On Tue, Oct 10, 2023 at 04:33:59PM -0400, Taylor Blau wrote:
> In 9e4df4da07 (commit-graph: new filter ver. that fixes murmur3,

Nit: It's a bit funny to read this reference to a commit ID when the
commit in question is part of the same series. Isn't it likely to grow
stale?

> 2023-08-01), we began ignoring the Bloom data ("BDAT") chunk for
> commit-graphs whose Bloom filters were computed using a hash version
> incompatible with the value of `commitGraph.changedPathVersion`.
> 
> Now that the Bloom API has been hardened to discard these incompatible
> filters (with the exception of low-level APIs), we can safely load these
> Bloom filters unconditionally.
> 
> We no longer want to return early from `graph_read_bloom_data()`, and
> similarly do not want to set the bloom_settings' `hash_version` field as
> a side-effect. The latter is because we want to wait until we know which
> Bloom settings we're using (either the defaults, from the GIT_TEST
> variables, or from the previous commit-graph layer) before deciding what
> hash_version to use.
> 
> If we detect an existing BDAT chunk, we'll infer the rest of the
> settings (e.g., number of hashes, bits per entry, and maximum number of
> changed paths) from the earlier graph layer. The hash_version will be
> inferred from the previous layer as well, unless one has already been
> specified via configuration.
> 
> Once all of that is done, we normalize the value of the hash_version to
> either "1" or "2".
> 
> Signed-off-by: Taylor Blau <me@ttaylorr.com>
> ---
>  commit-graph.c | 19 ++++++++++---------
>  1 file changed, 10 insertions(+), 9 deletions(-)
> 
> diff --git a/commit-graph.c b/commit-graph.c
> index db623afd09..fa3b58e762 100644
> --- a/commit-graph.c
> +++ b/commit-graph.c
> @@ -327,12 +327,6 @@ static int graph_read_bloom_data(const unsigned char *chunk_start,
>  	uint32_t hash_version;
>  	hash_version = get_be32(chunk_start);
>  
> -	if (*c->commit_graph_changed_paths_version == -1) {
> -		*c->commit_graph_changed_paths_version = hash_version;
> -	} else if (hash_version != *c->commit_graph_changed_paths_version) {
> -		return 0;
> -	}
> -
>  	g->chunk_bloom_data = chunk_start;
>  	g->bloom_filter_settings = xmalloc(sizeof(struct bloom_filter_settings));
>  	g->bloom_filter_settings->hash_version = hash_version;
> @@ -2473,8 +2467,7 @@ int write_commit_graph(struct object_directory *odb,
>  	ctx->write_generation_data = (get_configured_generation_version(r) == 2);
>  	ctx->num_generation_data_overflows = 0;
>  
> -	bloom_settings.hash_version = r->settings.commit_graph_changed_paths_version == 2
> -		? 2 : 1;
> +	bloom_settings.hash_version = r->settings.commit_graph_changed_paths_version;
>  	bloom_settings.bits_per_entry = git_env_ulong("GIT_TEST_BLOOM_SETTINGS_BITS_PER_ENTRY",
>  						      bloom_settings.bits_per_entry);
>  	bloom_settings.num_hashes = git_env_ulong("GIT_TEST_BLOOM_SETTINGS_NUM_HASHES",
> @@ -2506,10 +2499,18 @@ int write_commit_graph(struct object_directory *odb,
>  		/* We have changed-paths already.
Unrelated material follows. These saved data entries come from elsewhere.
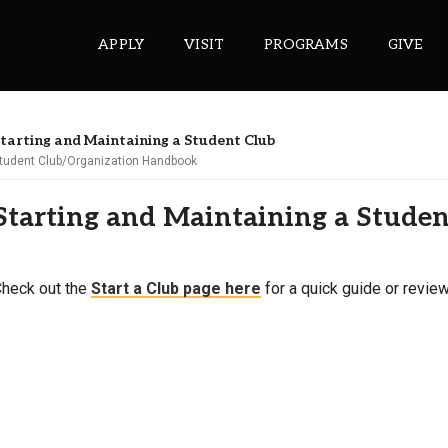
APPLY
VISIT
PROGRAMS
GIVE
tarting and Maintaining a Student Club
tudent Club/Organization Handbook
ePASS APPS
Starting and Maintaining a Stude
Gmail
Banner
Sakai
heck out the
Start a Club page here
for a quick guide or review
Wordpress
Calendar
HELPFUL LINKS
Wellbeing Services and Resources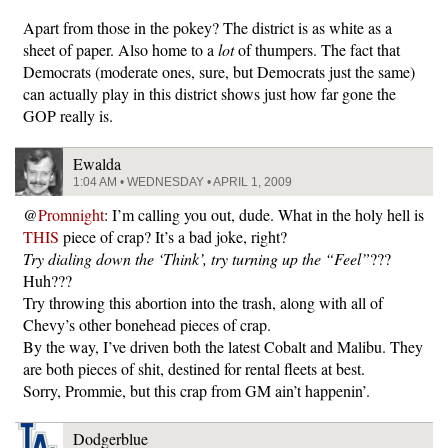
Apart from those in the pokey? The district is as white as a
sheet of paper. Also home to a
lot
of thumpers. The fact that
Democrats (moderate ones, sure, but Democrats just the same)
can actually play in this district shows just how far gone the
GOP really is.
Ewalda
1:04 AM • WEDNESDAY • APRIL 1, 2009
@
Promnight
: I’m calling you out, dude. What in the holy hell is
THIS
piece of crap? It’s a bad joke, right?
Try dialing down the ‘Think’, try turning up the “Feel”
???
Huh???
Try throwing this abortion into the trash, along with all of
Chevy’s other bonehead pieces of crap.
By the way, I’ve driven both the latest Cobalt and Malibu. They
are both pieces of shit, destined for rental fleets at best.
Sorry, Prommie, but this crap from GM ain’t happenin’.
Dodgerblue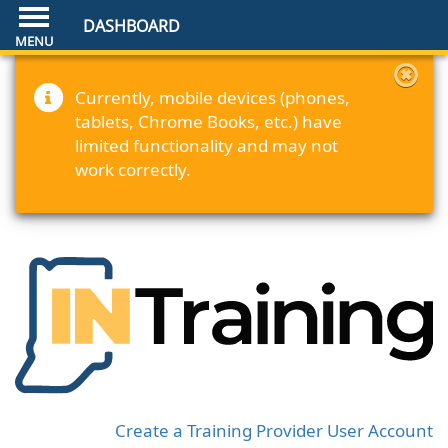
DASHBOARD
Currently, mobile devices (phones,
tablets, Chrome Books, etc.) have
limited functionality and may not
work correctly.
Create a Training Provider User Account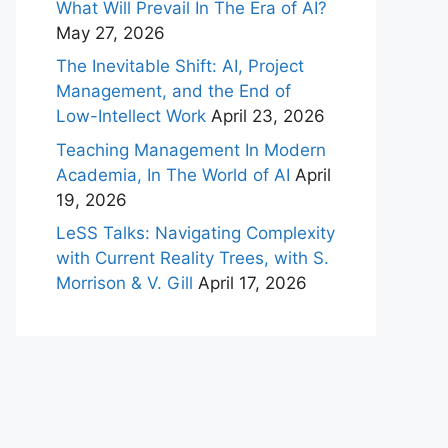
What Will Prevail In The Era of AI?
May 27, 2026
The Inevitable Shift: AI, Project
Management, and the End of
Low-Intellect Work
April 23, 2026
Teaching Management In Modern
Academia, In The World of AI
April
19, 2026
LeSS Talks: Navigating Complexity
with Current Reality Trees, with S.
Morrison & V. Gill
April 17, 2026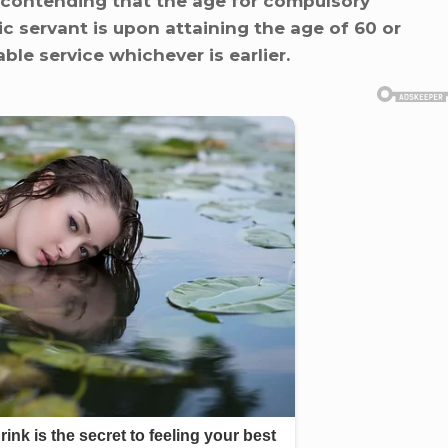
 is contending that the age for compulsory
c servant is upon attaining the age of 60 or
ble service whichever is earlier.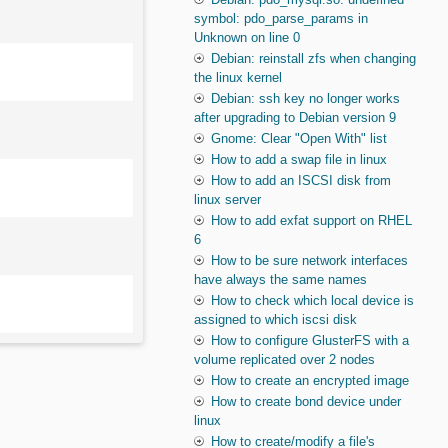
symbol: pdo_parse_params in
Unknown on line 0
Debian: reinstall zfs when changing
the linux kernel
Debian: ssh key no longer works
after upgrading to Debian version 9
Gnome: Clear "Open With" list
How to add a swap file in linux
How to add an ISCSI disk from
linux server
How to add exfat support on RHEL
6
How to be sure network interfaces
have always the same names
How to check which local device is
assigned to which iscsi disk
How to configure GlusterFS with a
volume replicated over 2 nodes
How to create an encrypted image
How to create bond device under
linux
How to create/modify a file's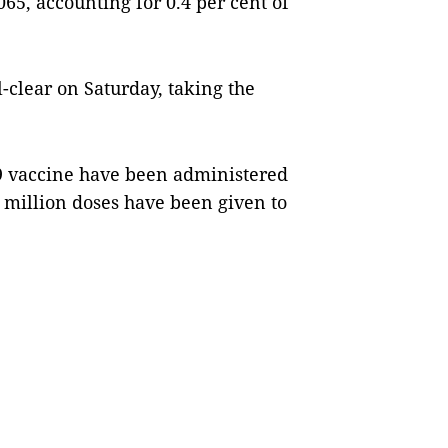
65, accounting for 0.4 per cent of
l-clear on Saturday, taking the
9 vaccine have been administered
4 million doses have been given to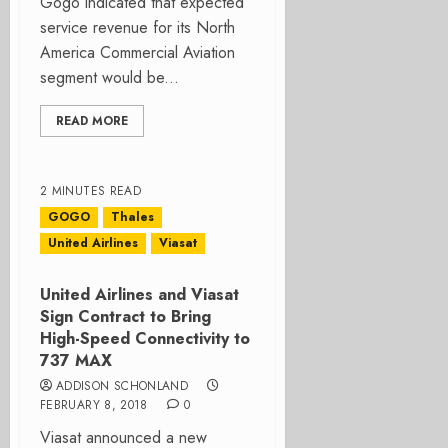
Gogo indicated that expected
service revenue for its North
America Commercial Aviation
segment would be...
READ MORE
2 MINUTES READ
GOGO
Thales
United Airlines
Viasat
United Airlines and Viasat
Sign Contract to Bring
High-Speed Connectivity to
737 MAX
ADDISON SCHONLAND
FEBRUARY 8, 2018
0
Viasat announced a new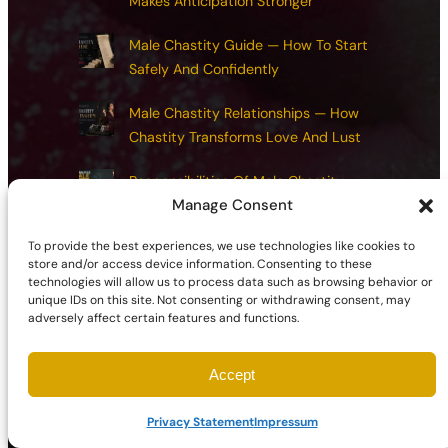
Makes Anticipation Stronger
Male Chastity Guide — How To Start
Safely And Confidently
Male Chastity Relationships — How
Chastity Transforms Love And Lust
Responsibilities Of Male Chastity —
Manage Consent
Exploring Integrity, Restraint, And Reward
To provide the best experiences, we use technologies like cookies to
Chastity Health And Maintenance:
store and/or access device information. Consenting to these
Common Mistakes And How To Avoid
technologies will allow us to process data such as browsing behavior or
Them
unique IDs on this site. Not consenting or withdrawing consent, may
adversely affect certain features and functions.
Accept
©2026 | Site sponsored by
AdultSmart Sex Shop Online
Privacy Statement
Impressum
Facebook
X
YouTube
Instagram
TikTok
Follow Us On: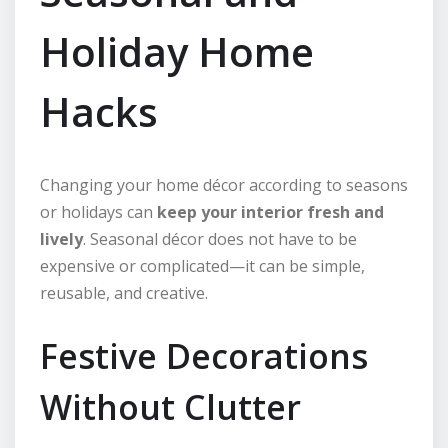
Holiday Home
Hacks
Changing your home décor according to seasons
or holidays can
keep your interior fresh and
lively
. Seasonal décor does not have to be
expensive or complicated—it can be simple,
reusable, and creative.
Festive Decorations
Without Clutter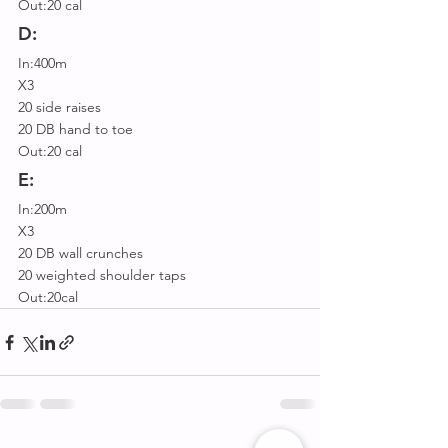
Out:20 cal
D:
In:400m
X3
20 side raises
20 DB hand to toe
Out:20 cal
E:
In:200m
X3
20 DB wall crunches
20 weighted shoulder taps
Out:20cal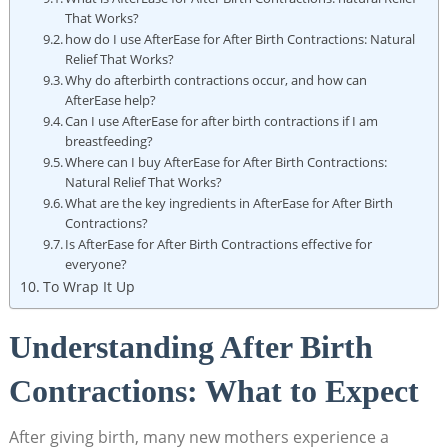
That Works?
how do I use AfterEase for After Birth Contractions: Natural
Relief That Works?
Why do afterbirth contractions occur, and how can
AfterEase help?
Can I use AfterEase for after birth contractions if I am
breastfeeding?
Where can I buy AfterEase for After Birth Contractions:
Natural Relief That Works?
What are the key ingredients in AfterEase for After Birth
Contractions?
Is AfterEase for After Birth Contractions effective for
everyone?
To Wrap It Up
Understanding After Birth
Contractions: What to Expect
After giving birth, many new mothers experience a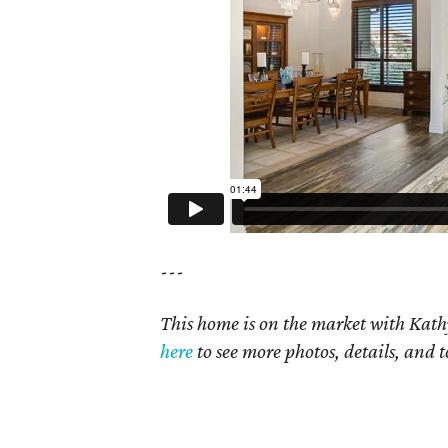
---
This home is on the market with Kath
here
to see more photos, details, and t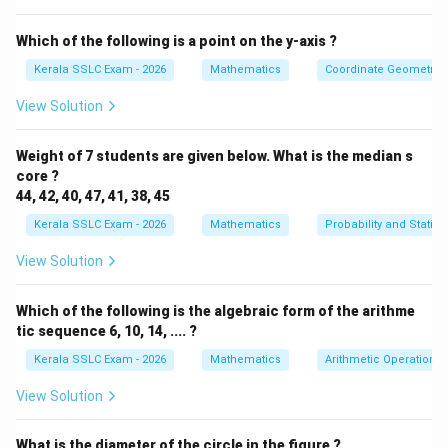
calculated from the formula must be a positive
integer.
Which of the following is a point on the y-axis ?
Kerala SSLC Exam - 2026
Mathematics
Coordinate Geometry
Let's check each option:
View Solution
(A) 4, 9, 14, ....
Here, a = 4 and d = 9 - 4 = 5.
Weight of 7 students are given below. What is the median s
Let aₙ = 37.
core ?
37 = 4 + (n-1)5 37 - 4 = (n-1)5 33 = 5(n-1) n-1 = (33)/(5)
44, 42, 40, 47, 41, 38, 45
Since (33)/(5) is not an integer, n will not be an integer.
Kerala SSLC Exam - 2026
Mathematics
Probability and Statisti
So, 37 is not a term in this sequence.
View Solution
(B) 7, 12, 17, ....
Which of the following is the algebraic form of the arithme
Here, a = 7 and d = 12 - 7 = 5.
tic sequence 6, 10, 14, .... ?
Let aₙ = 37.
Kerala SSLC Exam - 2026
Mathematics
Arithmetic Operations
37 = 7 + (n-1)5 37 - 7 = (n-1)5 30 = 5(n-1) n-1 = (30)/(5)
= 6 n = 6 + 1 = 7 Since n = 7 is a positive integer, 37 is
View Solution
the 7th term of this sequence.
What is the diameter of the circle in the figure ?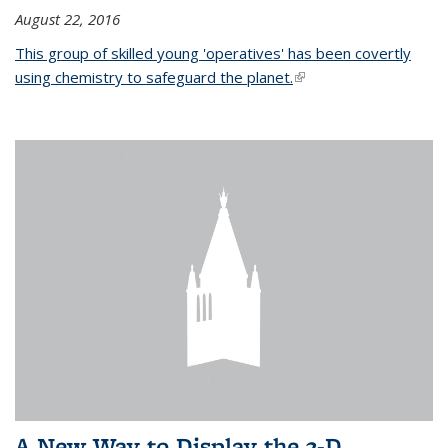
August 22, 2016
This group of skilled young 'operatives' has been covertly
using chemistry to safeguard the planet.
(link is external)
A New Way to Display the 3-D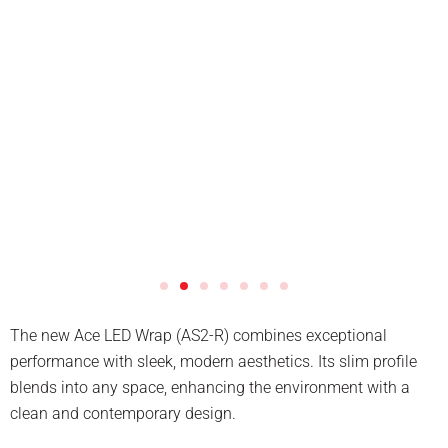
The new Ace LED Wrap (AS2-R) combines exceptional
performance with sleek, modern aesthetics. Its slim profile
blends into any space, enhancing the environment with a
clean and contemporary design.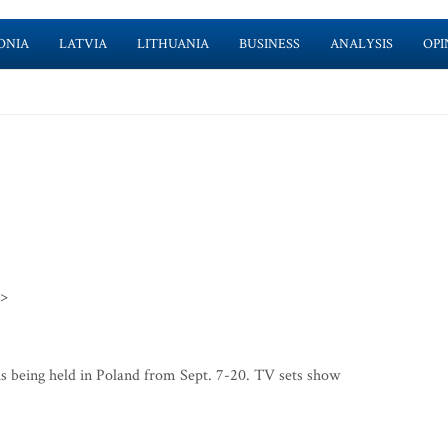
ONIA
LATVIA
LITHUANIA
BUSINESS
ANALYSIS
OPI
>>
 being held in Poland from Sept. 7-20. TV sets show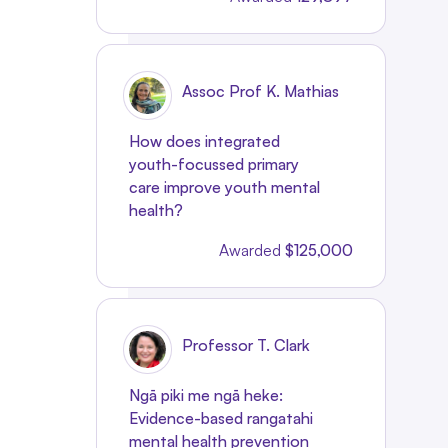
Assoc Prof K. Mathias
How does integrated
youth-focussed primary
care improve youth mental
health?
Awarded
$125,000
Professor T. Clark
Ngā piki me ngā heke:
Evidence-based rangatahi
mental health prevention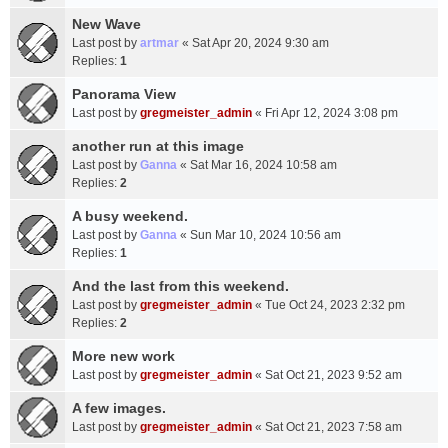
New Wave
Last post by
artmar
«
Sat Apr 20, 2024 9:30 am
Replies:
1
Panorama View
Last post by
gregmeister_admin
«
Fri Apr 12, 2024 3:08 pm
another run at this image
Last post by
Ganna
«
Sat Mar 16, 2024 10:58 am
Replies:
2
A busy weekend.
Last post by
Ganna
«
Sun Mar 10, 2024 10:56 am
Replies:
1
And the last from this weekend.
Last post by
gregmeister_admin
«
Tue Oct 24, 2023 2:32 pm
Replies:
2
More new work
Last post by
gregmeister_admin
«
Sat Oct 21, 2023 9:52 am
A few images.
Last post by
gregmeister_admin
«
Sat Oct 21, 2023 7:58 am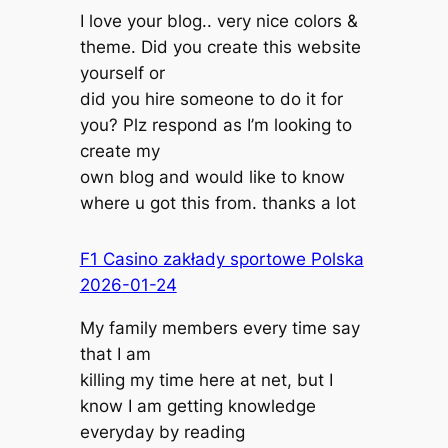
I love your blog.. very nice colors &
theme. Did you create this website
yourself or
did you hire someone to do it for
you? Plz respond as I’m looking to
create my
own blog and would like to know
where u got this from. thanks a lot
F1 Casino zakłady sportowe Polska
2026-01-24
My family members every time say
that I am
killing my time here at net, but I
know I am getting knowledge
everyday by reading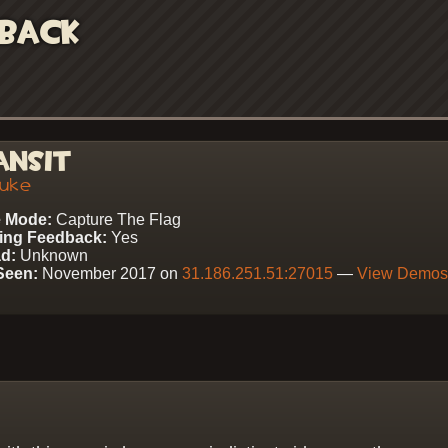
back
ansit
uke
 Mode:
Capture The Flag
ing Feedback:
Yes
d:
Unknown
Seen:
November 2017 on
31.186.251.51:27015
—
View Demo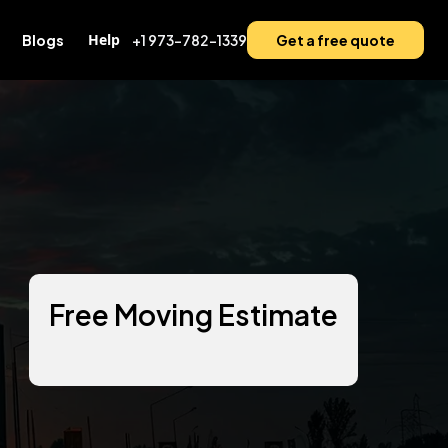
Help
Blogs
+1 973-782-1339
Get a free quote
Free Moving Estimate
Keep them in the next graph */
>  		if (g && g->bloom_filter_settings) {
>  			ctx->changed_paths = 1;
> -			ctx->bloom_settings = g->bloom_filter_settings;
> +
> +			/* don't propagate the hash_version unless unspecified */
> +			if (bloom_settings.hash_version == -1)
> +				bloom_settings.hash_version = g->bloom_filter_settings->hash_version;
> +			bloom_settings.bits_per_entry = g->bloom_filter_settings->bits_per_entry;
> +			bloom_settings.num_hashes = g->bloom_filter_settings->num_hashes;
> +			bloom_settings.max_changed_paths = g->bloom_filter_settings->max_changed_paths;
>  		}
>  	}
>  
> +	bloom_settings.hash_version = bloom_settings.hash_version == 2 ? 2 : 1;
> +

What if there is a future version of Git that writes Bloom filters with
hash version 3? Should we really normalize that to `1`?

Patrick

>  	if (ctx->split) {
>  		struct commit_graph *g = ctx->r->objects->commit_graph;
>  
> -- 
> 2.42.0.342.g8bb3a896ee
> 

[-- Attachment #2: signature.asc --]
[-- Type: application/pgp-signature, Size: 833 bytes --]

^ permalink raw reply

* Re: [PATCH v3 10/17] commit-graph: new filter ver. that fixes murmur3
From: Patrick Steinhardt @ 2023-10-17  8:45 UTC (permalink / raw)
  To: Taylor Blau
  Cc: git, Jonathan Tan, Junio C Hamano, Jeff King, SZEDER Gábor
In-Reply-To: <61d44519a5ffaf2c040198cf8d80d05a09de5de5.1696969994.git.me@ttaylorr.com>

[-- Attachment #1: Type: text/plain, Size: 17868 bytes --]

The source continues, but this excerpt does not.